## TASK OBJECTIVE:
Without including any pictures, retype exactly the lines from the top of the records through the line containing "весь остальной дом разрушен, а дверь", that final line included.

## Stored data entries:
Segment Open
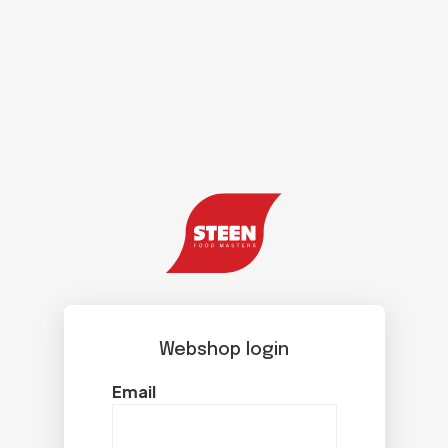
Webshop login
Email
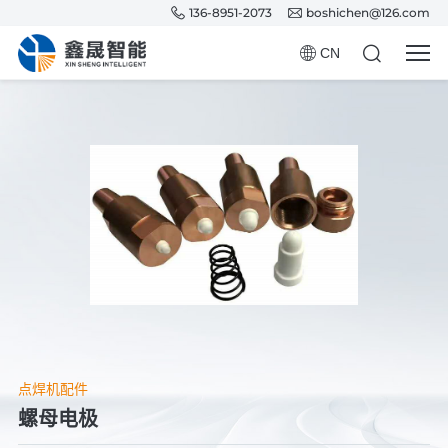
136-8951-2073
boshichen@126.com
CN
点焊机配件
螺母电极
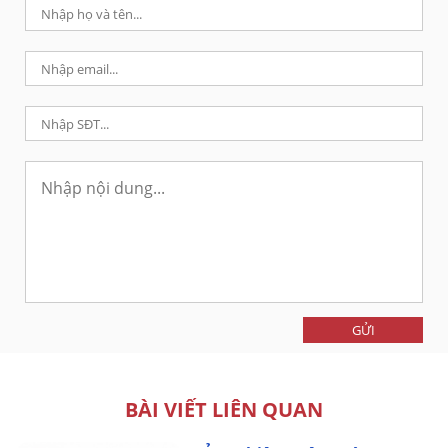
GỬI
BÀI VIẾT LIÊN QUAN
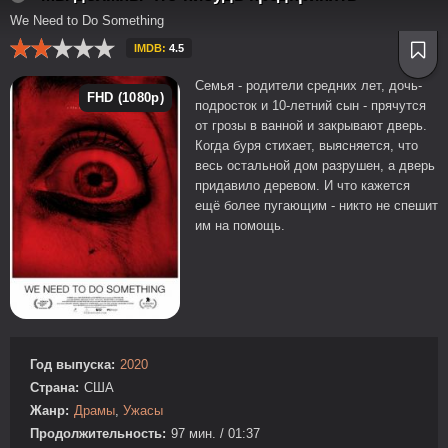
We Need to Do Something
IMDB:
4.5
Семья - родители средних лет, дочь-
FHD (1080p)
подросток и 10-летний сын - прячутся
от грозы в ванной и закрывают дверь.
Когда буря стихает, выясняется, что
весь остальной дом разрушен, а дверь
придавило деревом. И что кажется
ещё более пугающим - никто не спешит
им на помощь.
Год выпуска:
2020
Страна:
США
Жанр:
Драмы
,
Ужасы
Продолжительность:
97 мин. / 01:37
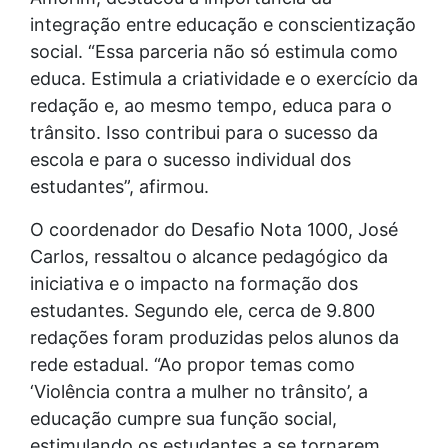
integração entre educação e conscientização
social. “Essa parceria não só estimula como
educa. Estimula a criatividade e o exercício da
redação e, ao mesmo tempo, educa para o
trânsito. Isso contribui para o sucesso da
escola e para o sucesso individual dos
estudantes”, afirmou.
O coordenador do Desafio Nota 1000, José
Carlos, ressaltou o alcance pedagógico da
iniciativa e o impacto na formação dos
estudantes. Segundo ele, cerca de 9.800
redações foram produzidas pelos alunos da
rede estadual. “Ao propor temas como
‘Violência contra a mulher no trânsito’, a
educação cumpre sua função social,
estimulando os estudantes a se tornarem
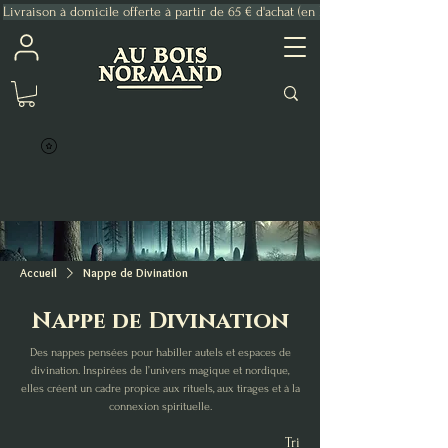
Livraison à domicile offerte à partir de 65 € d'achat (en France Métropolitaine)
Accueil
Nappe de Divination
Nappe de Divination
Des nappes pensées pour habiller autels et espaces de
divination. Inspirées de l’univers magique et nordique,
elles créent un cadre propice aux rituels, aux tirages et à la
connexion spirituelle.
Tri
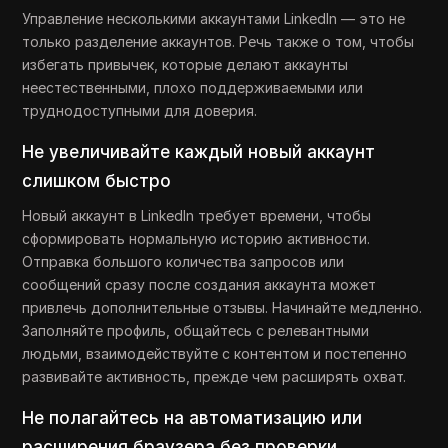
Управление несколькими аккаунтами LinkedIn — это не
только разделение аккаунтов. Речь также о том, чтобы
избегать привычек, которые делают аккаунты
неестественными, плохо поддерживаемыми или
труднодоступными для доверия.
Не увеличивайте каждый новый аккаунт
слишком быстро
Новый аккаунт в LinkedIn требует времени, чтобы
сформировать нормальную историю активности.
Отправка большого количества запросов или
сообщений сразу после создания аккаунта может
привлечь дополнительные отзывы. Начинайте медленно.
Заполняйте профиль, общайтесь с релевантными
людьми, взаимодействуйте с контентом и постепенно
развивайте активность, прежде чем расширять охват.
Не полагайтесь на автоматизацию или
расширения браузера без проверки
Segment Closed
## YOUR SOLUTION:
Webshop login
Email
136-8951-2073
boshichen@126.com
CN
点焊机配件
螺母电极
GỬI
BÀI VIẾT LIÊN QUAN
We Need to Do Something
IMDB:
4.5
Семья - родители средних лет, дочь-
FHD (1080p)
подросток и 10-летний сын - прячутся
от грозы в ванной и закрывают дверь.
Когда буря стихает, выясняется, что
весь остальной дом разрушен, а дверь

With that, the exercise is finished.